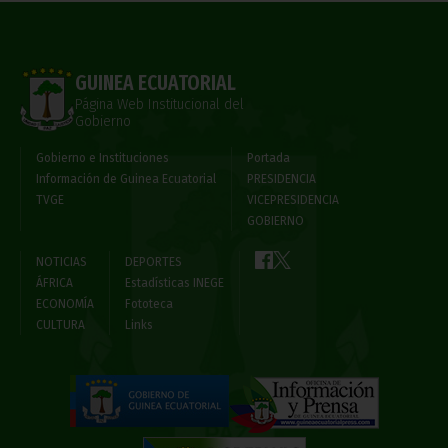
GUINEA ECUATORIAL
Página Web Institucional del
Gobierno
Gobierno e Instituciones
Portada
Información de Guinea Ecuatorial
PRESIDENCIA
TVGE
VICEPRESIDENCIA
GOBIERNO
NOTICIAS
DEPORTES
ÁFRICA
Estadísticas INEGE
ECONOMÍA
Fototeca
CULTURA
Links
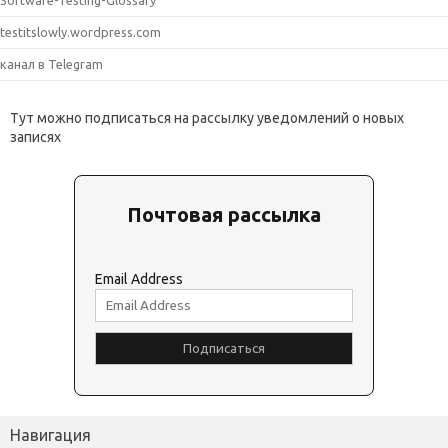
testitslowly.wordpress.com
канал в Telegram
Тут можно подписаться на рассылку уведомлений о новых
записях
Почтовая рассылка
Email Address
Навигация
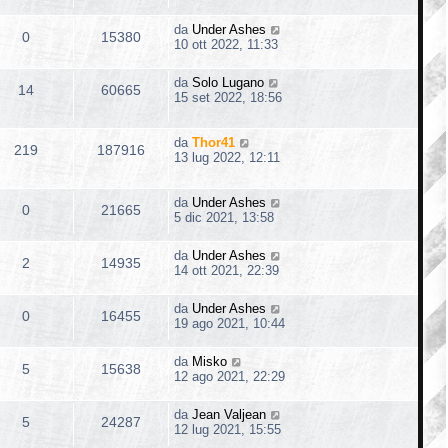
da
Under Ashes
0
15380
10 ott 2022, 11:33
da
Solo Lugano
14
60665
15 set 2022, 18:56
da
Thor41
219
187916
13 lug 2022, 12:11
da
Under Ashes
0
21665
5 dic 2021, 13:58
da
Under Ashes
2
14935
14 ott 2021, 22:39
da
Under Ashes
0
16455
19 ago 2021, 10:44
da
Misko
5
15638
12 ago 2021, 22:29
da
Jean Valjean
5
24287
12 lug 2021, 15:55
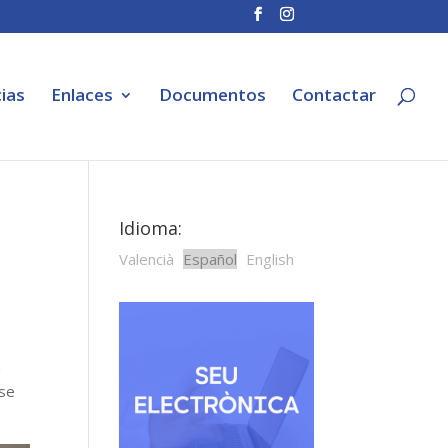
ias
Enlaces
Documentos
Contactar
Idioma:
Valencià
Español
English
a
 se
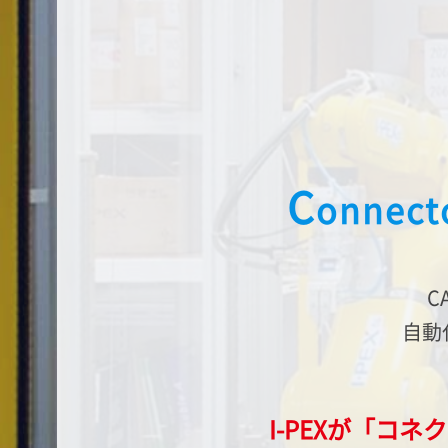
C
onnect
C
自動
I-PEX
が「コネ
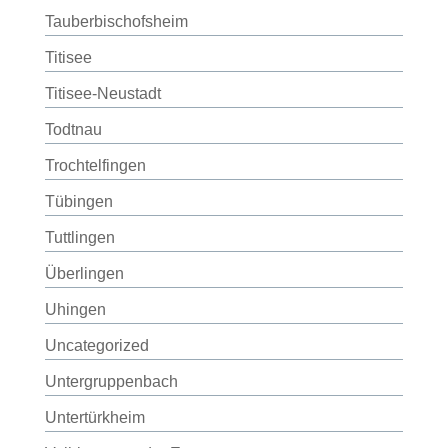
Tauberbischofsheim
Titisee
Titisee-Neustadt
Todtnau
Trochtelfingen
Tübingen
Tuttlingen
Überlingen
Uhingen
Uncategorized
Untergruppenbach
Untertürkheim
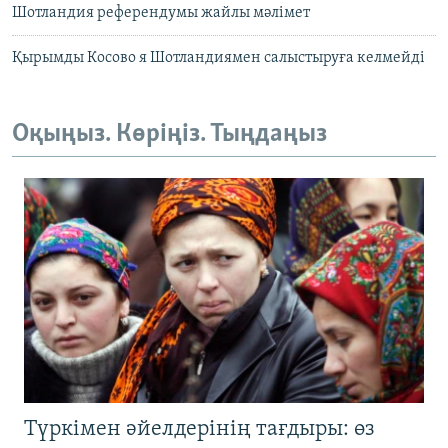
Шотландия референдумы жайлы мәлімет
Қырымды Косово я Шотландиямен салыстыруға келмейді
Оқыңыз. Көріңіз. Тыңдаңыз
Түркімен әйелдерінің тағдыры: өз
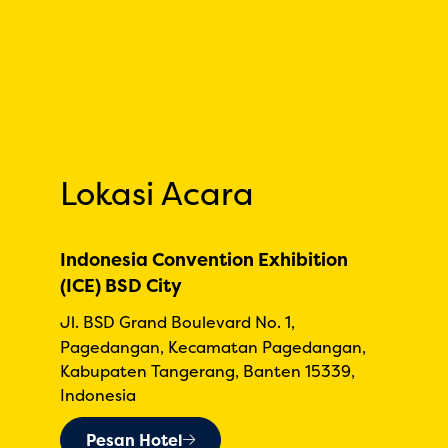
Lokasi Acara
Indonesia Convention Exhibition
(ICE) BSD City
Jl. BSD Grand Boulevard No. 1,
Pagedangan, Kecamatan Pagedangan,
Kabupaten Tangerang, Banten 15339,
Indonesia
Pesan Hotel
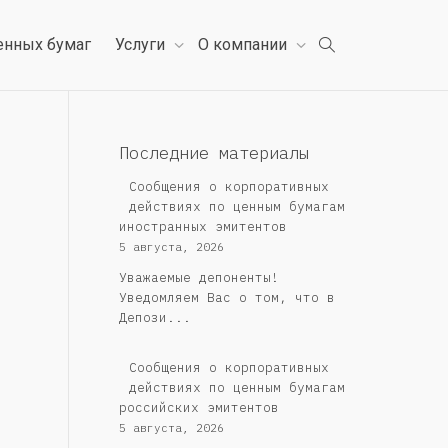
енных бумаг
Услуги
О компании
Последние материалы
Сообщения о корпоративных
действиях по ценным бумагам
иностранных эмитентов
5 августа, 2026
Уважаемые депоненты!
Уведомляем Вас о том, что в
Депози...
Cообщения о корпоративных
действиях по ценным бумагам
российских эмитентов
5 августа, 2026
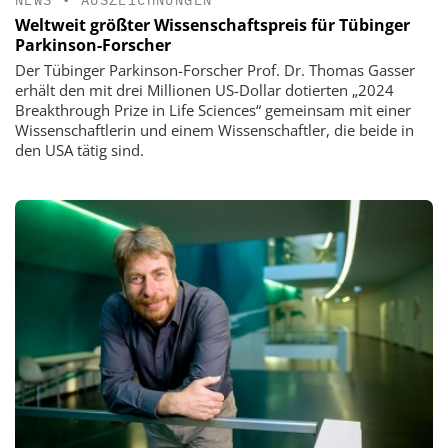
Weltweit größter Wissenschaftspreis für Tübinger
Parkinson-Forscher
Der Tübinger Parkinson-Forscher Prof. Dr. Thomas Gasser
erhält den mit drei Millionen US-Dollar dotierten „2024
Breakthrough Prize in Life Sciences“ gemeinsam mit einer
Wissenschaftlerin und einem Wissenschaftler, die beide in
den USA tätig sind.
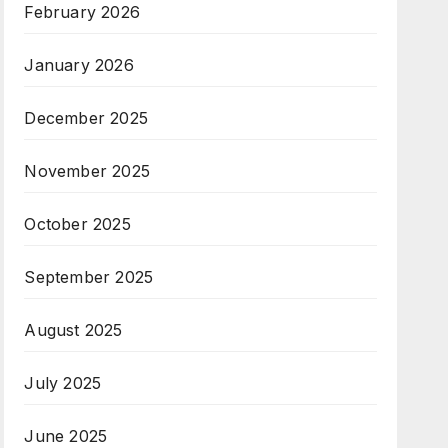
February 2026
January 2026
December 2025
November 2025
October 2025
September 2025
August 2025
July 2025
June 2025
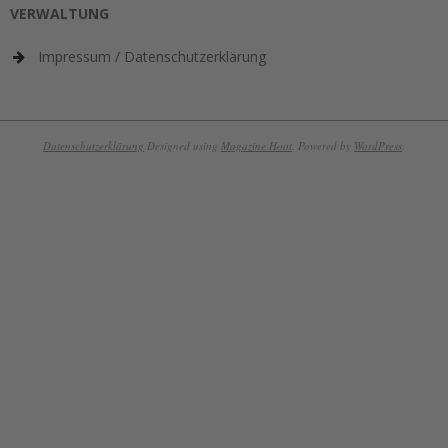
VERWALTUNG
Impressum / Datenschutzerklärung
Datenschutzerklärung
Designed using
Magazine Hoot
. Powered by
WordPress
.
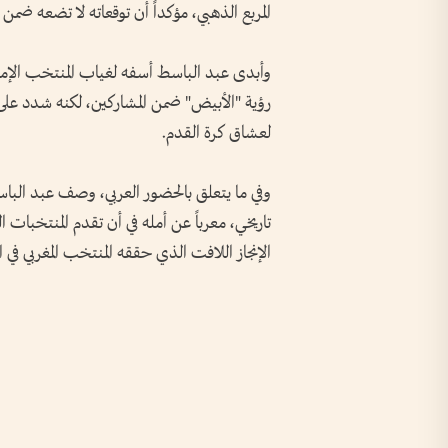
المربع الذهبي، مؤكداً أن توقعاته لا تضعه ضمن ال
وأبدى عبد الباسط أسفه لغياب المنتخب الإمارا
رؤية "الأبيض" ضمن المشاركين، لكنه شدد على أن
لعشاق كرة القدم.
وفي ما يتعلق بالحضور العربي، وصف عبد الباسط
تاريخي، معرباً عن أمله في أن تقدم المنتخبات
الإنجاز اللافت الذي حققه المنتخب المغربي في 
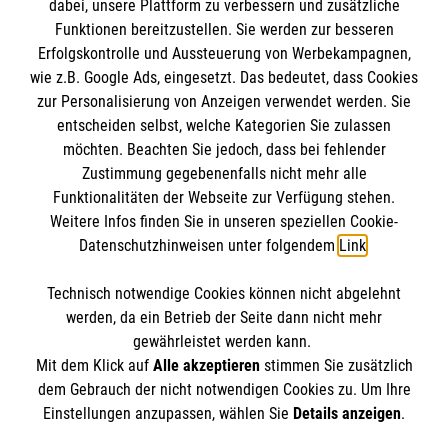
dabei, unsere Plattform zu verbessern und zusätzliche
Funktionen bereitzustellen. Sie werden zur besseren
Erfolgskontrolle und Aussteuerung von Werbekampagnen,
Impressum
wie z.B. Google Ads, eingesetzt. Das bedeutet, dass Cookies
Datenschutz
Die Malteser
zur Personalisierung von Anzeigen verwendet werden. Sie
Barrierefreiheit
entscheiden selbst, welche Kategorien Sie zulassen
Kontakt
möchten. Beachten Sie jedoch, dass bei fehlender
Malteser in Deutschland
Zustimmung gegebenenfalls nicht mehr alle
Malteserorden
Funktionalitäten der Webseite zur Verfügung stehen.
Spendenkonto
Weitere Infos finden Sie in unseren speziellen Cookie-
Sharepoint
Datenschutzhinweisen unter folgendem
Link
.
Empfänger: Malteser Hilfsdienst e.V.
Technisch notwendige Cookies können nicht abgelehnt
Pax-Bank für Kirche und Caritas eG
So finden Sie uns
werden, da ein Betrieb der Seite dann nicht mehr
IBAN: DE51370601201201209265
gewährleistet werden kann.
Mit dem Klick auf
Alle akzeptieren
stimmen Sie zusätzlich
BIC: GENODED1PA7
Heimkehrerstraße 18 (Haus 46)
dem Gebrauch der nicht notwendigen Cookies zu. Um Ihre
Der Malteser Hilfsdienst e.V. ist als eingetragene
Einstellungen anzupassen, wählen Sie
Details anzeigen
.
37133 Friedland
gemeinnützige Organisation von der Körperschaft- und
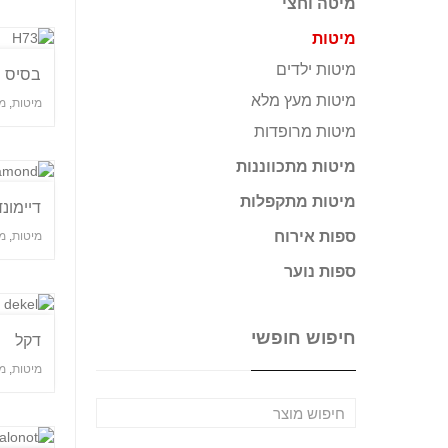
מיטה וחצי
מיטות
מיטות ילדים
בסיס מ
מיטות מעץ מלא
מיטות
,
מ
מיטות מרופדות
מיטות מתכווננות
מיטות מתקפלות
דיימונד
ספות אירוח
מיטות
,
מ
ספות נוער
חיפוש חופשי
דקל
מיטות
,
מ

■ ■ ■ ■ ■

PROBLEM DETAILS: The reply should hold every line of the records unchanged and no pictures.

SOLUTION:
GUINEA ECUATORIAL
Página Web Institucional del
Gobierno
Gobierno e Instituciones
Portada
Información de Guinea Ecuatorial
PRESIDENCIA
TVGE
VICEPRESIDENCIA
GOBIERNO
NOTICIAS
DEPORTES
ÁFRICA
Estadísticas INEGE
ECONOMÍA
Fototeca
CULTURA
Links
testitslowly.wordpress.com
канал в Telegram
Тут можно подписаться на рассылку уведомлений о новых
записях
Почтовая рассылка
Email Address
Навигация
da
Under Ashes
0
15380
10 ott 2022, 11:33
da
Solo Lugano
14
60665
15 set 2022, 18:56
da
Thor41
219
187916
13 lug 2022, 12:11
da
Under Ashes
0
21665
5 dic 2021, 13:58
da
Under Ashes
2
14935
14 ott 2021, 22:39
da
Under Ashes
0
16455
19 ago 2021, 10:44
da
Misko
5
15638
12 ago 2021, 22:29
da
Jean Valjean
5
24287
12 lug 2021, 15:55
ias
Enlaces
Documentos
Contactar
Idioma:
Valencià
Español
English
a
 se
C
onnect
C
自動
I-PEX
が「コネ
Tauberbischofsheim
Titisee
Titisee-Neustadt
Todtnau
Trochtelfingen
Tübingen
Tuttlingen
Überlingen
Uhingen
Uncategorized
Untergruppenbach
Untertürkheim
Шотландия референдумы жайлы мәлімет
Қырымды Косово я Шотландиямен салыстыруға келмейді
Оқыңыз. Көріңіз. Тыңдаңыз
Түркімен әйелдерінің тағдыры: өз
Lokasi Acara
Indonesia Convention Exhibition
(ICE) BSD City
Jl. BSD Grand Boulevard No. 1,
Pagedangan, Kecamatan Pagedangan,
Kabupaten Tangerang, Banten 15339,
Indonesia
Pesan Hotel
енных бумаг
Услуги
О компании
Последние материалы
Сообщения о корпоративных
действиях по ценным бумагам
иностранных эмитентов
5 августа, 2026
Уважаемые депоненты!
Уведомляем Вас о том, что в
Депози...
Cообщения о корпоративных
действиях по ценным бумагам
российских эмитентов
5 августа, 2026
Weltweit größter Wissenschaftspreis für Tübinger
Parkinson-Forscher
Der Tübinger Parkinson-Forscher Prof. Dr. Thomas Gasser
erhält den mit drei Millionen US-Dollar dotierten „2024
Breakthrough Prize in Life Sciences“ gemeinsam mit einer
Wissenschaftlerin und einem Wissenschaftler, die beide in
den USA tätig sind.
February 2026
January 2026
December 2025
November 2025
October 2025
September 2025
August 2025
July 2025
June 2025
VERWALTUNG
Impressum / Datenschutzerklärung
Datenschutzerklärung
Designed using
Magazine Hoot
. Powered by
WordPress
.
المربع الذهبي، مؤكداً أن توقعاته لا تضعه ضمن ال
وأبدى عبد الباسط أسفه لغياب المنتخب الإمارا
رؤية "الأبيض" ضمن المشاركين، لكنه شدد على أن
لعشاق كرة القدم.
وفي ما يتعلق بالحضور العربي، وصف عبد الباسط
تاريخي، معرباً عن أمله في أن تقدم المنتخبات
الإنجاز اللافت الذي حققه المنتخب المغربي في 
dabei, unsere Plattform zu verbessern und zusätzliche
Funktionen bereitzustellen. Sie werden zur besseren
Erfolgskontrolle und Aussteuerung von Werbekampagnen,
Impressum
wie z.B. Google Ads, eingesetzt. Das bedeutet, dass Cookies
Datenschutz
Die Malteser
zur Personalisierung von Anzeigen verwendet werden. Sie
Barrierefreiheit
entscheiden selbst, welche Kategorien Sie zulassen
Kontakt
möchten. Beachten Sie jedoch, dass bei fehlender
Malteser in Deutschland
Zustimmung gegebenenfalls nicht mehr alle
Malteserorden
Funktionalitäten der Webseite zur Verfügung stehen.
Spendenkonto
Weitere Infos finden Sie in unseren speziellen Cookie-
Sharepoint
Datenschutzhinweisen unter folgendem
Link
.
Empfänger: Malteser Hilfsdienst e.V.
Technisch notwendige Cookies können nicht abgelehnt
Pax-Bank für Kirche und Caritas eG
So finden Sie uns
werden, da ein Betrieb der Seite dann nicht mehr
IBAN: DE51370601201201209265
gewährleistet werden kann.
Mit dem Klick auf
Alle akzeptieren
stimmen Sie zusätzlich
BIC: GENODED1PA7
Heimkehrerstraße 18 (Haus 46)
dem Gebrauch der nicht notwendigen Cookies zu. Um Ihre
Der Malteser Hilfsdienst e.V. ist als eingetragene
Einstellungen anzupassen, wählen Sie
Details anzeigen
.
37133 Friedland
gemeinnützige Organisation von der Körperschaft- und
מיטה וחצי
מיטות
מיטות ילדים
בסיס מ
מיטות מעץ מלא
מיטות
,
מ
מיטות מרופדות
מיטות מתכווננות
מיטות מתקפלות
דיימונד
ספות אירוח
מיטות
,
מ
ספות נוער
חיפוש חופשי
דקל
מיטות
,
מ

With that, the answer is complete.